The candidacies of Hillary Clinton and Donald Trump have created some poll shifts, particularly with women, as noted in Tuesday's HuffPolster.
Married women have preferred Republicans in the past. But that may not be the case if it's a choice between Donald Trump and Hillary Clinton. Seventy percent of married women who are likely to vote in the general election have an unfavorable view of Trump, according to Bloomberg.
The poll reflected that 48 percent of married women would choose Hillary over Trump. Should Hillary face Ted Cruz, she's tied at 43 percent.
Older women have been ecstatic at the prospect of Hillary Clinton as the first female president. But they tend to express their enthusiasm by alienating younger women who support Bernie Sanders. Former ABC anchor Carole Simpson recently joined the ranks of Madeleine Albright and Gloria Steinem in denigrating younger women for their choice of a primary candidate.

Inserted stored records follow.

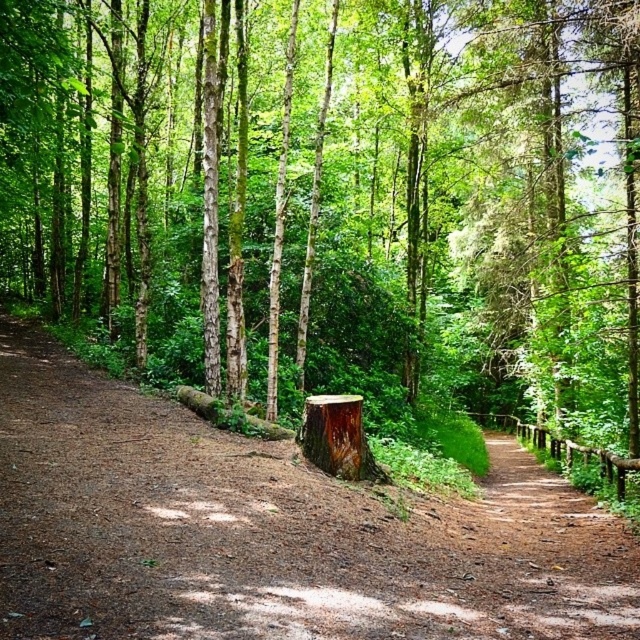 Question: Which point is farther to the camera?

Choices:
 (A) brown dirt path at center
 (B) brown rough tree stump at center

Answer: (B)

Question: Which point is closer to the camera?

Choices:
 (A) brown rough tree stump at center
 (B) rough wood stump at center

Answer: (A)

Question: Which of the following is the closest to the observer?

Choices:
 (A) (10, 579)
 (B) (250, 225)

Answer: (A)

Question: Does brown rough tree stump at center have a smaller size compared to rough wood stump at center?

Choices:
 (A) yes
 (B) no

Answer: (B)

Question: Is brown dirt path at center bigger than rough wood stump at center?

Choices:
 (A) yes
 (B) no

Answer: (A)

Question: Can you confirm if brown rough tree stump at center is wider than brown dirt path at center?

Choices:
 (A) yes
 (B) no

Answer: (A) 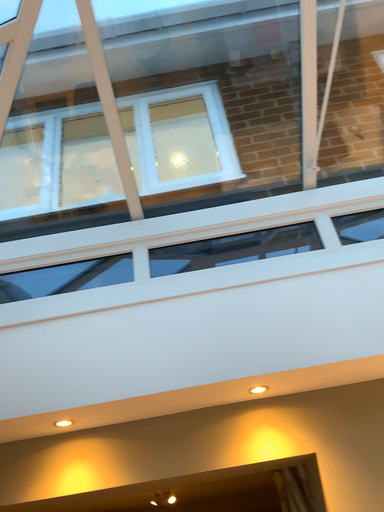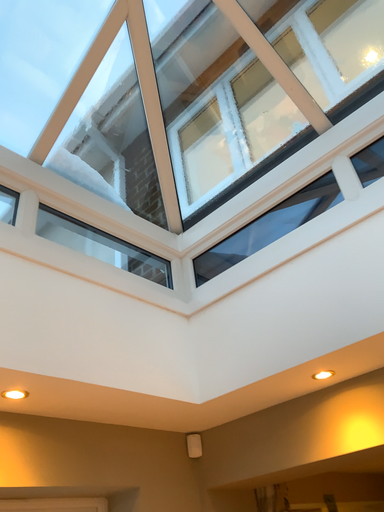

Hillary doesn't just lose young voters to Sanders by 54-37 percent, as Mother Jones noted last month. She loses young women by 61-30 percent.
A more recent poll from McClatchy-Marist shows an even more worrisome tilt when it comes to Hillary and younger voters. Sanders leads with young people 76-23 percent.
Few Republican supporters of Trump or Cruz would vote for Hillary Clinton if their candidate didn't get the nomination, as reflected by Tuesday's NBC poll.
If Trump were nominated, 56 percent of Cruz supporters would vote for the nominee. Twenty-six percent would vote third party and 6 percent would vote for Hillary.
Should Cruz be nominated, 53 percent of Trump supporters would vote for the nominee. Twenty-eight percent would vote third party, and 2 percent would vote for Hillary. Notably, 15 percent would stay home, while only 9 percent of Cruz supporters would if Trump were nominated.